The MoCA score, net scores I, II, III, IV, and the total net score of the scratch test in the observation group were significantly lower than those in the control group (P < 0.05). Concurrently, the total number of responses, number of incorrect responses, number of persistent errors, and number of completed responses of the first classification in the WCST test were significantly higher in the observation group than those in the control group (P < 0.05). Blood flow in the basilar artery, left middle cerebral artery, right middle cerebral artery, left anterior cerebral artery, and right anterior cerebral artery was significantly lower in the observation group than in the control group (P < 0.05). The basilar artery, left middle cerebral artery, right middle cerebral artery, left anterior cerebral artery, and right anterior cerebral artery were positively correlated with the net and total net scores of each part of the Paddle Pin test and the MoCA score (P < 0.05), and negatively correlated with each part of the WCST test (P < 0.05). In the observation group, the post-treatment improvement was more prominent in the Paddle Pin test, WCST test, HAMD-24 score, and MoCA score compared with those in the pre-treatment period (P < 0.05). Blood flow in the basilar artery, left middle cerebral artery, right middle cerebral artery, left anterior cerebral artery, and right anterior cerebral artery significantly improved in the observation group after treatment (P < 0.05).

CONCLUSION

Impaired attention, and executive and cognitive functions are correlated with cerebral artery blood flow in patients with depression after acute hypertensive cerebral hemorrhage and warrant further study.
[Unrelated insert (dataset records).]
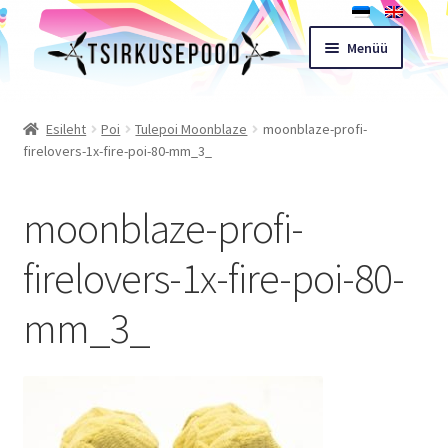
Liigu
Liigu
Menüü
navigeerimisele
sisu
juurde
Esileht
Esileht
Poi
Tulepoi Moonblaze
moonblaze-profi-
firelovers-1x-fire-poi-80-mm_3_
Pood
moonblaze-profi-
Ostukorv
firelovers-1x-fire-poi-80-
Expand
Müügitingimused
child
mm_3_
menu
Töötoad
Kontakt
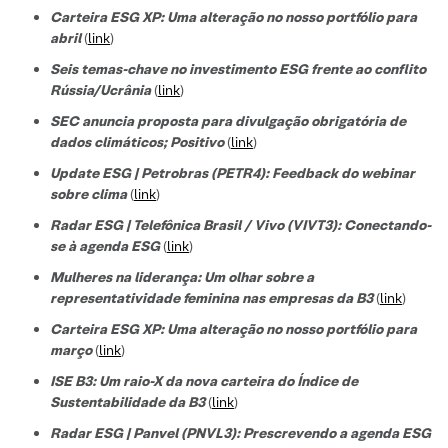
Carteira ESG XP: Uma alteração no nosso portfólio para
abril
(
link
)
Seis temas-chave no investimento ESG frente ao conflito
Rússia/Ucrânia
(
link
)
SEC anuncia proposta para divulgação obrigatória de
dados climáticos; Positivo
(
link
)
Update ESG | Petrobras (PETR4): Feedback do webinar
sobre clima
(
link
)
Radar ESG | Telefônica Brasil / Vivo (VIVT3): Conectando-
se à agenda ESG
(
link
)
Mulheres na liderança: Um olhar sobre a
representatividade feminina nas empresas da B3
(
link
)
Carteira ESG XP: Uma alteração no nosso portfólio para
março
(
link
)
ISE B3: Um raio-X da nova carteira do Índice de
Sustentabilidade da B3
(
link
)
Radar ESG | Panvel (PNVL3): Prescrevendo a agenda ESG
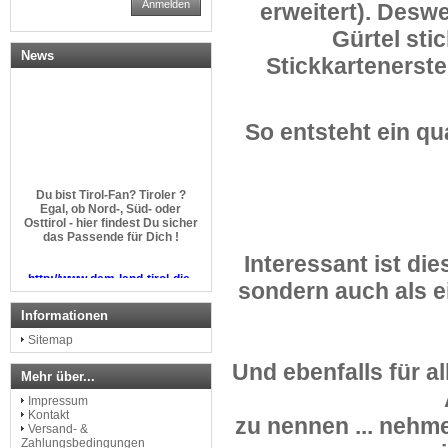
Anmelden
erweitert). Desw
Gürtel sti
News
Stickkartenerst
So entsteht ein qu
Du bist Tirol-Fan? Tiroler ?
Egal, ob Nord-, Süd- oder
Osttirol - hier findest Du sicher
das Passende für Dich !
Interessant ist dies
http://www.dem-land-tirol-die-
treue.com
sondern auch als e
Informationen
Sitemap
Und ebenfalls für a
Mehr über...
Impressum
Kontakt
zu nennen ... nehme
Versand- &
Zahlungsbedingungen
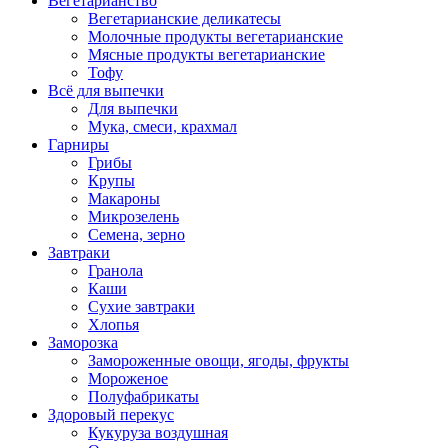
Вегетарианство
Вегетарианские деликатесы
Молочные продукты вегетарианские
Мясные продукты вегетарианские
Тофу
Всё для выпечки
Для выпечки
Мука, смеси, крахмал
Гарниры
Грибы
Крупы
Макароны
Микрозелень
Семена, зерно
Завтраки
Гранола
Каши
Сухие завтраки
Хлопья
Заморозка
Замороженные овощи, ягоды, фрукты
Мороженое
Полуфабрикаты
Здоровый перекус
Кукуруза воздушная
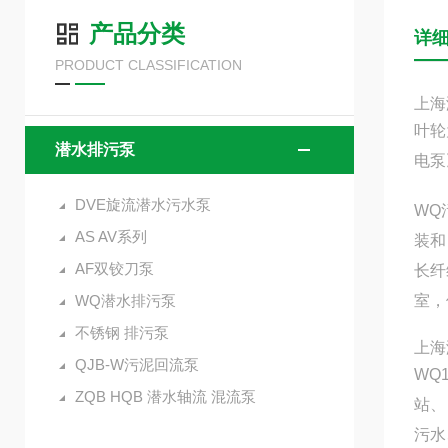
产品分类
详
PRODUCT CLASSIFICATION
上海
叶轮
潜水排污泵
电泵
DVE旋流潜水污水泵
WQ
AS AV系列
装和
AF双铰刀泵
长纤
WQ潜水排污泵
室，
不锈钢 排污泵
上海
QJB-W污泥回流泵
WQ
ZQB HQB 潜水轴流 混流泵
站、
污水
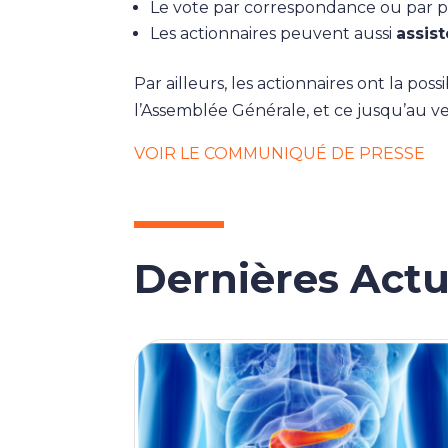
Le vote par correspondance ou par pr
Les actionnaires peuvent aussi
assis
Par ailleurs, les actionnaires ont la p
l’Assemblée Générale, et ce jusqu’au ve
VOIR LE COMMUNIQUÉ DE PRESSE
Dernières Actu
Keywords: Acute hypertensive cerebral hemorrhage, Depression, Cerebral arterial blood flow, Attention, Executive ability, Cognitive function


Core Tip: Through a cohort of studies of visiting patients, we have concluded that impaired attention, executive and cognitive function in depressed patients after acute hypertensive intracerebral hemorrhage are associated with cerebral arterial blood flow, and these results require more research.

INTRODUCTION

In patients with hypertension, cerebral hemorrhage is induced by vascular retention due to long-term blood pressure and impaired blood circulation in the cerebral arteries of the body. Clinical data[1] show that cerebral hemorrhage mostly occurs in middle-aged and elderly patients with hypertension and has become a common complication in these patients. Surgery is the main treatment for hypertensive cerebral hemorrhage, but the hemorrhage caused by surgery can cause damage to the patient's nerve cells, leaving cognitive and motor dysfunction and reducing the patient's quality of life.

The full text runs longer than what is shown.